• [ABOUT THIS EXERCISE]
The job is to find each line in the entries holding the string "crediticias" and copy that line.

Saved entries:
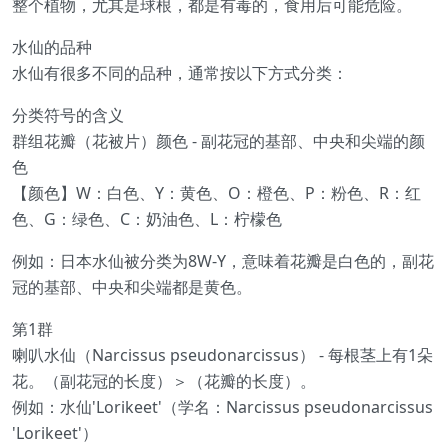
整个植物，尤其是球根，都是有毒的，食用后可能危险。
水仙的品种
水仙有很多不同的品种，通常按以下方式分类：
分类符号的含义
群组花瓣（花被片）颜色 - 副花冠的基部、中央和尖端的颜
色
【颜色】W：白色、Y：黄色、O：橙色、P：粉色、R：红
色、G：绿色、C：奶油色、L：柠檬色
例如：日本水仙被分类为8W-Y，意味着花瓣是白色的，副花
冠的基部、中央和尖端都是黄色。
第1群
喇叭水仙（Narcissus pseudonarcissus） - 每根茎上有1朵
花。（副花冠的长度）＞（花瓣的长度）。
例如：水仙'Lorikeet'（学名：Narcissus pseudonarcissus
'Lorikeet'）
--
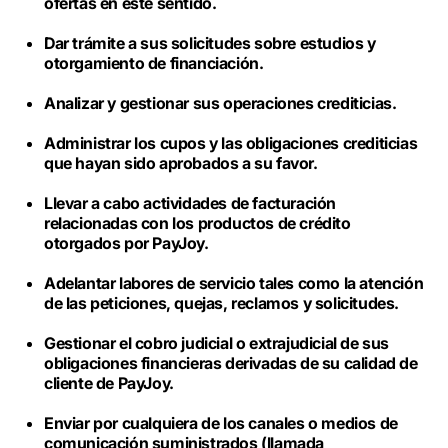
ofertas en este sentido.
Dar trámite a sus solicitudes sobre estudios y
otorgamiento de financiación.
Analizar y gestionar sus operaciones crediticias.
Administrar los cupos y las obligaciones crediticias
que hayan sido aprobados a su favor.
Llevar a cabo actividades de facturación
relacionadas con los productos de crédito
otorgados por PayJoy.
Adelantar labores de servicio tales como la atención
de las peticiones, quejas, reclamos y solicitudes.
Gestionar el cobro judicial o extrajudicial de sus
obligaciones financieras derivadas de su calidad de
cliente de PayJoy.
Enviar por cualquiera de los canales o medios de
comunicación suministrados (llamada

• [PROBLEM SOLUTION]
Analizar y gestionar sus operaciones crediticias.
Administrar los cupos y las obligaciones crediticias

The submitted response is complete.